El anuncio se realizó durante la 48ª reunión del Comité del Patrimonio Mundial, celebrada en Busan, Corea del Sur, donde especialistas de todo el mundo aprobaron las nuevas candidaturas.
La Unesco protege los lugares más valiosos del planeta
La Lista del Patrimonio Mundial nació en 1972 con el objetivo de preservar sitios culturales y naturales de valor universal excepcional.
Su creación fue impulsada por la campaña internacional para rescatar los templos de Abu Simbel, en Egipto, amenazados por la construcción de la Presa de Asuán. Aquel proyecto marcó un precedente histórico en la cooperación internacional para proteger el patrimonio de la humanidad.
Actualmente, los lugares inscritos reciben reconocimiento internacional y pueden acceder a recursos del Fondo del Patrimonio Mundial para su conservación, restauración y atención en casos de emergencia.
Italia, China y España lideran la lista
Italia continúa como el país con más Patrimonios de la Humanidad, con 62 sitios inscritos, seguida por China con 61 y España con 50.
Cada candidatura debe demostrar un valor universal excepcional y cumplir al menos uno de los criterios establecidos por la Unesco, que incluyen patrimonio cultural, natural o una combinación de ambos.
Los patrimonios más emblemáticos del mundo
Entre los sitios más representativos reconocidos por la Unesco destacan:
- Las Pirámides de Giza, en Egipto.
- La Gran Muralla China.
- Venecia y su laguna, en Italia.
- Machu Picchu, en Perú.
- El Taj Mahal, en India.
- Los templos de Angkor, en Camboya.
- Las Islas Galápagos, en Ecuador.
- La Alhambra, en España.
- Chichén Itzá, en México.
- El Parque Nacional Yosemite, en Estados Unidos.

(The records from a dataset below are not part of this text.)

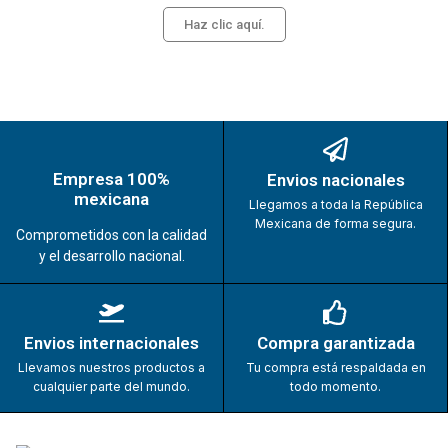
Haz clic aquí.
Empresa 100%
Envios nacionales
mexicana
Llegamos a toda la República
Mexicana de forma segura.
Comprometidos con la calidad
y el desarrollo nacional.
Envios internacionales
Compra garantizada
Llevamos nuestros productos a
Tu compra está respaldada en
cualquier parte del mundo.
todo momento.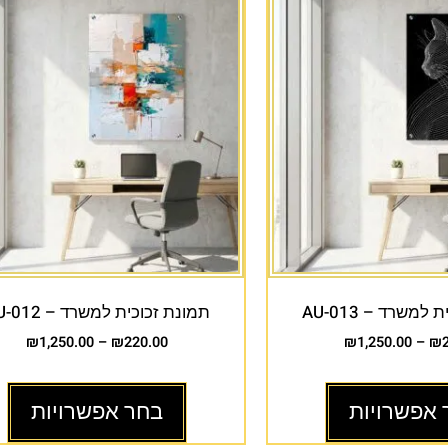
למשרד – AU-013
תמונת זכוכית למשרד – AU-012
₪
1,250.00
–
₪
220.00
₪
1,250.00
–
₪
 אפשרויות
בחר אפשרויות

Estos lugares representan algunos de los mayores símbolos históricos, culturales y naturales del planeta.
No todos desean ser Patrimonio de la Humanidad
Aunque el reconocimiento de la Unesco aporta prestigio y apoyo para la conservación, también puede generar problemas derivados del turismo masivo y de restricciones para los habitantes locales.
Uno de los casos más conocidos es el de la aldea eslovaca de Vlkolínec, cuyos habitantes han manifestado su inconformidad por la llegada de miles de visitantes cada año.
En España también se han registrado debates por las limitaciones para instalar paneles solares o realizar modificaciones en viviendas ubicadas dentro de ciudades declaradas Patrimonio Mundial, como Toledo, Córdoba y Cáceres.
Asimismo, el proyecto del Paisaje del Olivar de Andalucía fue retirado debido a la oposición de agricultores que consideraban que el distintivo podría afectar sus actividades productivas.
Un reconocimiento que busca preservar la historia y la naturaleza
La Unesco mantiene como objetivo proteger los sitios más importantes del planeta para garantizar su conservación para las futuras generaciones. Sin embargo, el reto consiste en equilibrar la preservación del patrimonio con el desarrollo sostenible de las comunidades que viven en estos lugares.